A medical food is a nutritional product designed to address an individual's medical and dietary needs caused by a specific disease or medical condition. Medical foods should not be confused with nutritional supplements or nutritionally enriched foods. Instead, a medical food is formulated to contribute to the management of a disease, not to merely offer nutritional supplementation, and is to be administered on the recommendation and under the supervision of a medical professional. Medical foods may be formulated to be consumed orally or as liquid nutrition administered via tube feeding. The definition and regulation of medical foods can vary by jurisdiction, and the use of the term may be regulated by government agencies such as the Food and Drug Administration (FDA) in the United States.
There are some medical conditions that can be alleviated or treated through dietary management, which may include the consumption of a medical food.
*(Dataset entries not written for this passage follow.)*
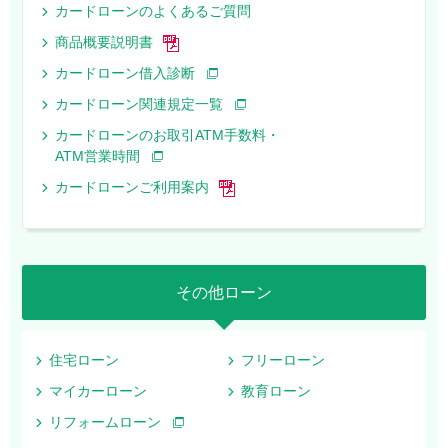
カードローンのよくあるご質問
商品概要説明書
カードローン借入診断
カードローン関連規定一覧
カードローンのお取引ATM手数料・
ATM営業時間
カードローンご利用案内
その他ローン
住宅ローン
フリーローン
マイカーローン
教育ローン
リフォームローン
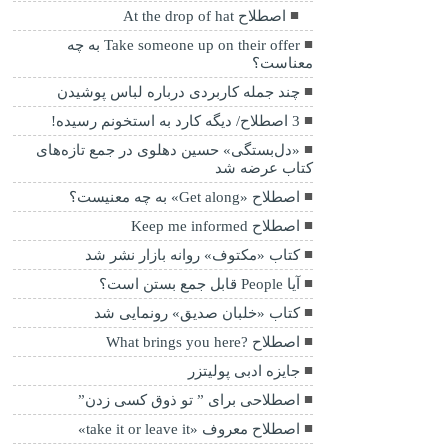
اصطلاح At the drop of hat
Take someone up on their offer به چه
معناست؟
چند جمله کاربردی درباره لباس پوشیدن
3 اصطلاح/ دیگه کارد به استخونم رسیده!
«دل‌بستگی» حسین دهلوی در جمع تازه‌های
کتاب عرضه شد
اصطلاح «Get along» به چه معنیست؟
اصطلاح Keep me informed
کتاب «مکتوف» روانه بازار نشر شد
آیا People قابل جمع بستن است؟
کتاب «خلبان صدیق» رونمایی شد
اصطلاح ?What brings you here
جایزه ادبی پولیتزر
اصطلاحی برای ” تو ذوق کسی زدن”
اصطلاح معروف «take it or leave it»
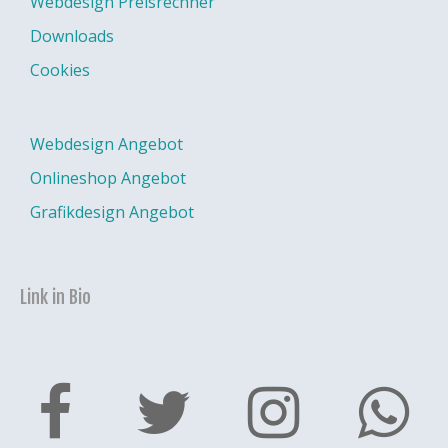
Webdesign Preisrechner
Downloads
Cookies
Webdesign Angebot
Onlineshop Angebot
Grafikdesign Angebot
Link in Bio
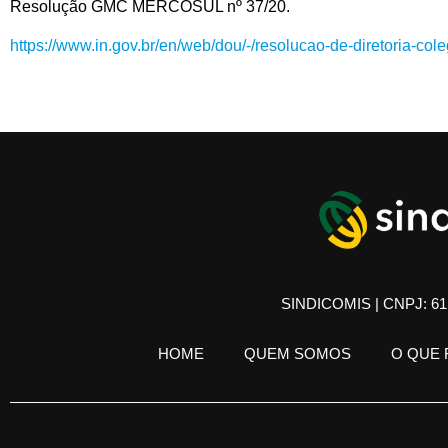
Resolução GMC MERCOSUL nº 37/20.
https://www.in.gov.br/en/web/dou/-/resolucao-de-diretoria-c
SINDICOMIS | CNPJ: 61.
HOME
QUEM SOMOS
O QUE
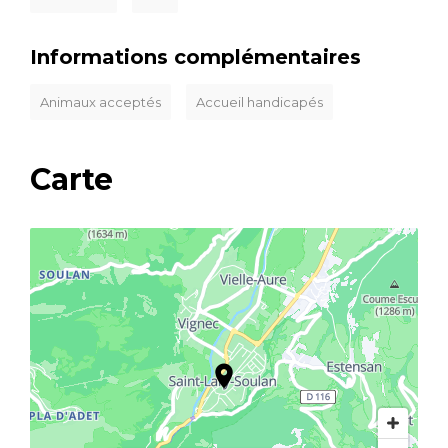
Informations complémentaires
Animaux acceptés
Accueil handicapés
Carte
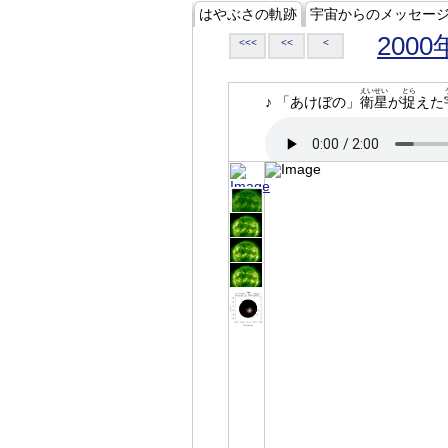
はやぶさの軌跡
宇宙からのメッセー
2000
<<<
<<
<
えいせい
とら
♪ 「あけぼの」
衛星
が
捉
えた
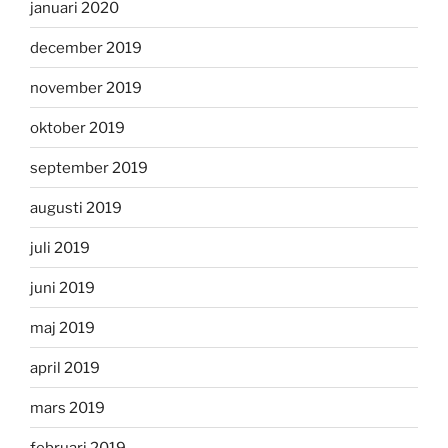
januari 2020
december 2019
november 2019
oktober 2019
september 2019
augusti 2019
juli 2019
juni 2019
maj 2019
april 2019
mars 2019
februari 2019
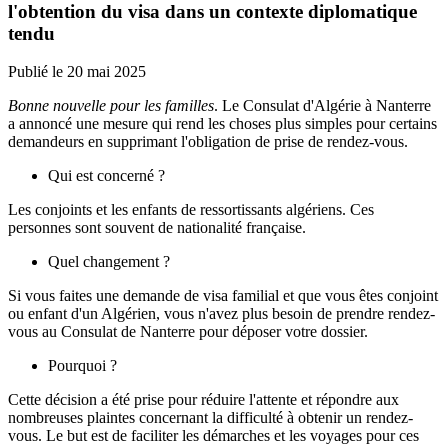
l'obtention du visa dans un contexte diplomatique
tendu
Publié le
20 mai 2025
Bonne nouvelle pour les familles
. Le Consulat d'Algérie à Nanterre
a annoncé une mesure qui rend les choses plus simples pour certains
demandeurs en supprimant l'obligation de prise de rendez-vous.
Qui est concerné ?
Les conjoints et les enfants de ressortissants algériens. Ces
personnes sont souvent de nationalité française.
Quel changement ?
Si vous faites une demande de visa familial et que vous êtes conjoint
ou enfant d'un Algérien, vous n'avez plus besoin de prendre rendez-
vous au Consulat de Nanterre pour déposer votre dossier.
Pourquoi ?
Cette décision a été prise pour réduire l'attente et répondre aux
nombreuses plaintes concernant la difficulté à obtenir un rendez-
vous. Le but est de faciliter les démarches et les voyages pour ces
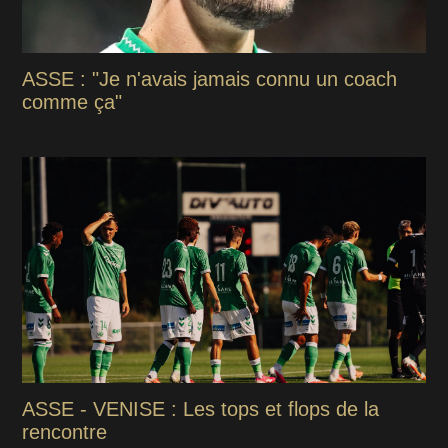
ASSE : "Je n'avais jamais connu un coach
comme ça"
ASSE - VENISE : Les tops et flops de la
rencontre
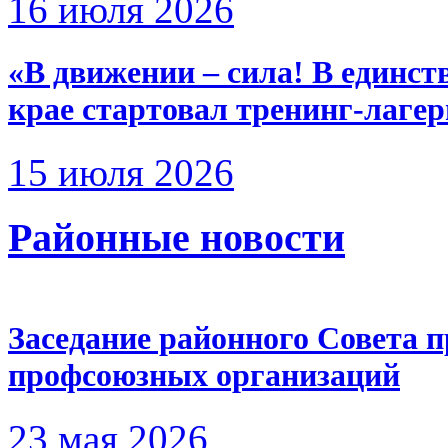
16 июля 2026
«В движении – сила! В единст
крае стартовал тренинг-лаге
15 июля 2026
Районные новости
Заседание районного Совета 
профсоюзных организаций
23 мая 2026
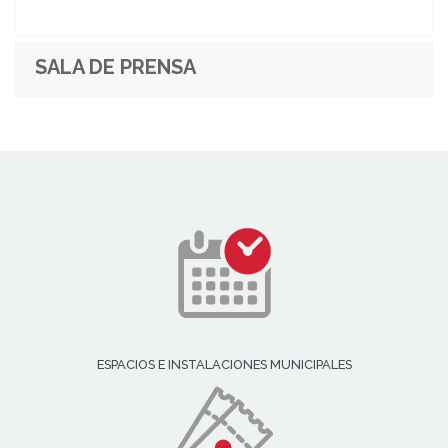
SALA DE PRENSA
ESPACIOS E INSTALACIONES MUNICIPALES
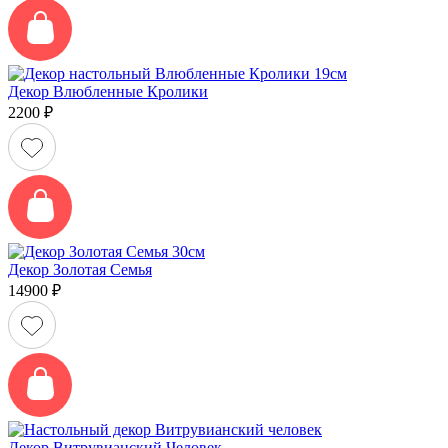
Декор Влюбленные Кролики
2200
₽
Декор Золотая Семья
14900
₽
Декор Витрувианский Человек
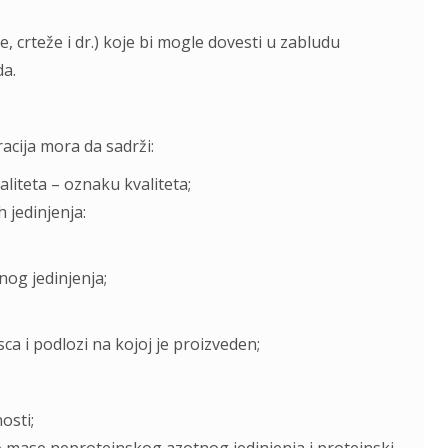
e, crteže i dr.) koje bi mogle dovesti u zabludu
da.
acija mora da sadrži:
aliteta – oznaku kvaliteta;
 jedinjenja:
nog jedinjenja;
ca i podlozi na kojoj je proizveden;
osti;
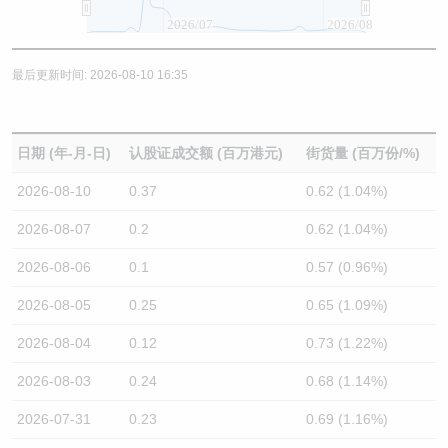
2026/07
2026/08
最后更新时间: 2026-08-10 16:35
日期 (年-月-日)
认股证成交额 (百万港元)
街货量 (百万份/%)
2026-08-10
0.37
0.62 (1.04%)
2026-08-07
0.2
0.62 (1.04%)
2026-08-06
0.1
0.57 (0.96%)
2026-08-05
0.25
0.65 (1.09%)
2026-08-04
0.12
0.73 (1.22%)
2026-08-03
0.24
0.68 (1.14%)
2026-07-31
0.23
0.69 (1.16%)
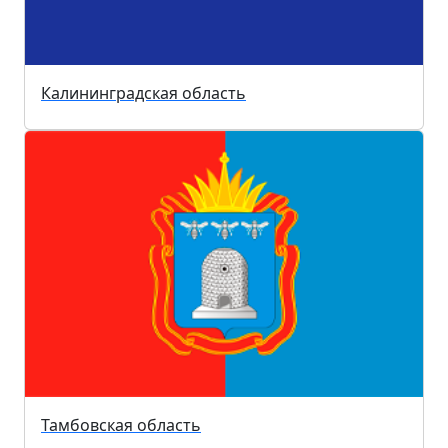
Калининградская область
Тамбовская область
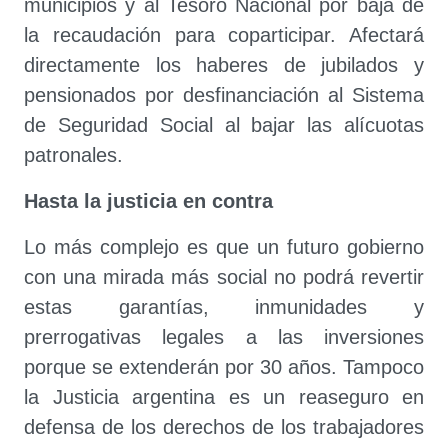
municipios y al Tesoro Nacional por baja de
la recaudación para coparticipar. Afectará
directamente los haberes de jubilados y
pensionados por desfinanciación al Sistema
de Seguridad Social al bajar las alícuotas
patronales.
Hasta la justicia en contra
Lo más complejo es que un futuro gobierno
con una mirada más social no podrá revertir
estas garantías, inmunidades y
prerrogativas legales a las inversiones
porque se extenderán por 30 años. Tampoco
la Justicia argentina es un reaseguro en
defensa de los derechos de los trabajadores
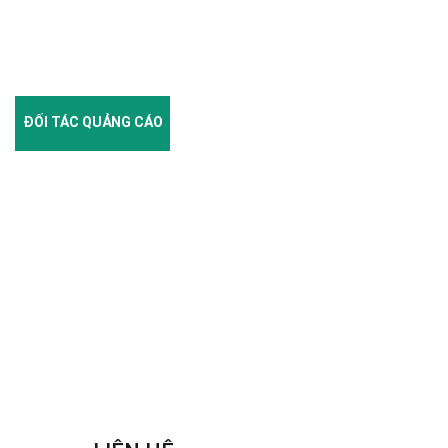
ĐỐI TÁC QUẢNG CÁO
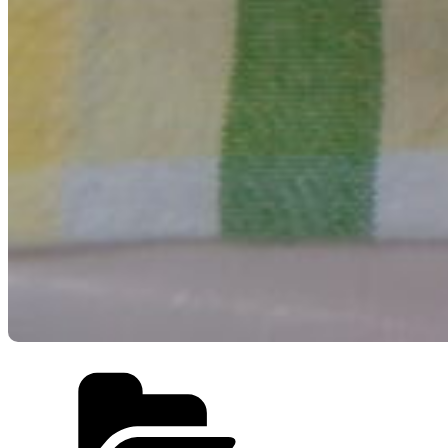
カ
テ
ゴ
リ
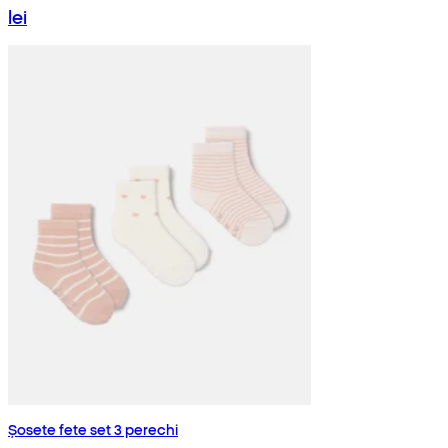
lei
Șosete fete set 3 perechi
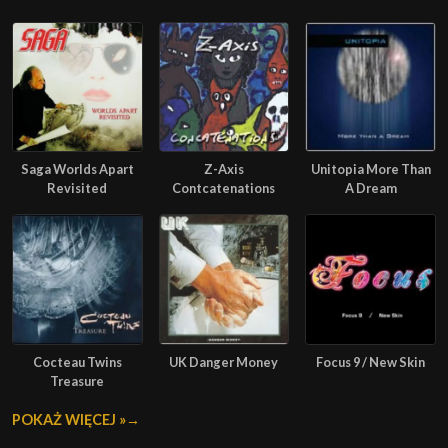
Saga Worlds Apart
Z-Axis
Unitopia More Than
Revisited
Contcatenations
A Dream
Cocteau Twins
UK Danger Money
Focus 9 / New Skin
Treasure
POKAŻ WIĘCEJ »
In the United States, the FDA requires food products labeled as medical food to be formulated with ingredients that have been shown, via accepted scientific methods and medical knowledge, to address the nutritional needs and, in some cases, assist in the treatment of a medical condition. The FDA also requires that such labeling be applied only to specially formulated and processed foods that are part of a physician's care and management plan for a specific patient.
One well-known type of medical food is infant formula, which is specifically designed to meet the needs of babies who are affected by phenylketonuria (PKU), a condition that prevents them from properly metabolizing phenylalanine, an amino acid. This condition can cause severe developmental disabilities in affected children, but such consequences can be avoided with appropriate dietary management, including the use of special infant formula that is low in phenylalanine. Other types of medical foods include formulations for people with diabetes, gastro-intestinal blockages, and severe allergies.
While many health insurance and health care plans do not cover the cost of nutritional supplements or natural remedies, some do reimburse the cost of medical food, depending on the laws in the jurisdiction where the health care plan or health insurance is offered. In such cases, medical food may be treated as medical equipment or medication, and its costs are at least partially covered by the plan. Such coverage is usually provided only if the medical food is indeed prescribed by a physician and a physician supervises its use.